OP get the doctor to write a note stating the diagnosis & why it was medically necessary and appeal the claim. That should be all it takes to get this cleared up. Good luck - I know how frustrating this is!
 
Have the dr office deal with it. I had approvals done last fall for vericose vein surgery. Waited until the full medical authorization was done and then they did the two procedures. After each one, the insurance sent a letter that the procedure was not approved. Dr's office made a few calls and it was taken care of. I definitely think in some cases they deny hoping you will just pay!
 
Something similar happened to me with a dentist. I received the letter after they'd done the crowns and they went ahead and paid anyway.
 
I worked for an insurance comapny for 13 years. The pre-auth in no way authorizes approval of the payment for the service, just that the actual service - if meeting all other requirements (ex: medical necessity in this case) is able to be considered. They gave the doctor a disclaimer when they called for pre-auth - I have it memorized in my head & haven't even worked for the insurance company for over 10 years: "This authorization in no way guarantees payment of benefits. Benefits are payable upon satisfactory receipt of proof of loss & in accordance with the certificate of insurance."

It's frustrating - many doctors offices don't care enough to let you know - most people assume the pre-auth means pre-auth of payment. It actually happened to us last year with $400 of blood work for my son. We had the pre-auth but it was denied as "experimental, not medically necessary." I got all his medical records & a note from the doctor to send in, and they reversed the decision & paid.

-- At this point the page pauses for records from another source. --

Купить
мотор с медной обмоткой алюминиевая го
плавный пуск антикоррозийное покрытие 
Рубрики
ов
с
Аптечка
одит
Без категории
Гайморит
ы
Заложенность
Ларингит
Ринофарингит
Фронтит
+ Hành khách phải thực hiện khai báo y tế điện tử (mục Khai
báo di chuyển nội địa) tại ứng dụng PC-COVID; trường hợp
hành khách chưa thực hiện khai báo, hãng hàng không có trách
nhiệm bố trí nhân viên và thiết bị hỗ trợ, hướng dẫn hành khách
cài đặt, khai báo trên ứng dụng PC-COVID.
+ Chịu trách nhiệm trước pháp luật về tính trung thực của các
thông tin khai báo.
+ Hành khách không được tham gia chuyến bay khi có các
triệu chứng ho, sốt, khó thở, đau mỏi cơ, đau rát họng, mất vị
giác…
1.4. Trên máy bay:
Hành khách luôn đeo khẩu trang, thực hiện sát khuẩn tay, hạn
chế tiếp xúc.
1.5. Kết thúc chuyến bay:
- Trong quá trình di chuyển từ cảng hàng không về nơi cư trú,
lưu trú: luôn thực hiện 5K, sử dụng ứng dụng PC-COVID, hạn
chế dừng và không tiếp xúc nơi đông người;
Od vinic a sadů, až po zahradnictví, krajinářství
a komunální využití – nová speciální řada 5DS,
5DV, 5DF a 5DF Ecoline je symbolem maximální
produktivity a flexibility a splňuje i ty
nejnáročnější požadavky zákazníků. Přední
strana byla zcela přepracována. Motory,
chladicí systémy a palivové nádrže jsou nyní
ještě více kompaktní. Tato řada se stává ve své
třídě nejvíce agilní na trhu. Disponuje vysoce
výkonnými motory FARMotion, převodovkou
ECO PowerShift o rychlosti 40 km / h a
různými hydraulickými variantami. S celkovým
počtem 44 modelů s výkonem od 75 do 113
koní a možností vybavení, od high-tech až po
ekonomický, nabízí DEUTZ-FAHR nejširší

OP get the doctor to write a note stating the diagnosis & why it was medically necessary and appeal the claim. That should be all it takes to get this cleared up. Good luck - I know how frustrating this is!

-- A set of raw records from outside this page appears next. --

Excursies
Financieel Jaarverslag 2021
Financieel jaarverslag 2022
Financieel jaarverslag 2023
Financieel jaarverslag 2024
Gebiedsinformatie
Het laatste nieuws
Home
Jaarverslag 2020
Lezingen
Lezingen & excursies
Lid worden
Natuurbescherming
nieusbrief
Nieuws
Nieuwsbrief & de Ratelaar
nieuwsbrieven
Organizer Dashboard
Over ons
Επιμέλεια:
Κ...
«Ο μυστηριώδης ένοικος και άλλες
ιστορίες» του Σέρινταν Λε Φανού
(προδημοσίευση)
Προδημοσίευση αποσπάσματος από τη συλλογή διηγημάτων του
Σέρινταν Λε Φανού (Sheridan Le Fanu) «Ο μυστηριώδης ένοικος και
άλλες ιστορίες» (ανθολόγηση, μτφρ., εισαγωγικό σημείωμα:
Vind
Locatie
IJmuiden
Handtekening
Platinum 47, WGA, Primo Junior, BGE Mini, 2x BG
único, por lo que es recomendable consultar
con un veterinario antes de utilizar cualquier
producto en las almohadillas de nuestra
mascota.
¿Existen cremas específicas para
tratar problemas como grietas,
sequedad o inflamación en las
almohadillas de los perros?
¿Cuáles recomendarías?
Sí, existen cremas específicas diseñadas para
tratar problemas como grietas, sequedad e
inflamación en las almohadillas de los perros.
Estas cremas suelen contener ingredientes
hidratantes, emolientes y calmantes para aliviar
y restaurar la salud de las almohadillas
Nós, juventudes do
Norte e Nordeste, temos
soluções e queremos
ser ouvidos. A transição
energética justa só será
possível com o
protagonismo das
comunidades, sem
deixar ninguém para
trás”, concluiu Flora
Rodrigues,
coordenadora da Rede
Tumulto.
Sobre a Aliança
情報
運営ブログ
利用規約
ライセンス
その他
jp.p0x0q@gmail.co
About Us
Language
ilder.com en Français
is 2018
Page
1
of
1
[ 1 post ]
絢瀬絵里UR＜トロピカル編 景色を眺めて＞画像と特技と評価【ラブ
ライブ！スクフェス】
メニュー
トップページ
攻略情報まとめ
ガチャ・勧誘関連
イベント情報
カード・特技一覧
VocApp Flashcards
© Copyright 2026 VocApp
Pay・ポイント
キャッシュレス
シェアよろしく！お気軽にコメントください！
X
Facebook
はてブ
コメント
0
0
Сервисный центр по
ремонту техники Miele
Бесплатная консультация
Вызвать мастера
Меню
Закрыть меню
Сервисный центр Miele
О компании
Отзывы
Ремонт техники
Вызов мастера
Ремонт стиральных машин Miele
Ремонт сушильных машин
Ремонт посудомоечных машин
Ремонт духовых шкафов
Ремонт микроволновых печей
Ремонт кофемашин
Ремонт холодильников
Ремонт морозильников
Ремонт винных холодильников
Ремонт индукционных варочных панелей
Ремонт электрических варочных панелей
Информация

This. Your doctor will have to go to bat for you and hopefully it will work out. In future, I would double check with the insurance company to make sure the authorization is on file yourself before having the procedure. Sometimes offices will initiate the PA process, but the process may require additional records for review. With MRIs, many times the insurance will want to see documentation before approval. What may have happened here is that the doctor's office started the process, got a case number, and then the insurance denied after reviewing the documentation.

:earsboy:
 
This letter should not have even been sent to you. Yes they will try to deny payment (I deal with insurance companies m-f) but if your doctors office has a billing department that is worth anything they WILL get this paid for with that auth #.
I hate that insurance companies make it so hard.
I also hate that people have posted here that those of us in the doctors office dont care enough to tell you the FACTS, that is simply not true. Way to often we (the office staff) end up on the phone with someone at the insurance company who has NO idea what they are talking about.
I have to call BCBS more then once more often then not just to get a clear answer about a patients benefits and eligibility.
SOME of us do try and care, the last thing I want is a patient coming in screaming at me waving around a huge bill they shouldn't have gotten.
Anyways, the auth number is as good as gold if the person billing knows what they are doing. You really shouldn't be bothered with any of that, let them do it for you.
 
Thanks for the reply's. I'll see what the Doctor can do. I am just worried because we have had a lot of doctors visits, lab work, CT scans and MRI's. I hope they can't cancel my policy. It seems to be harder for them to pay for all the different tests and lab work.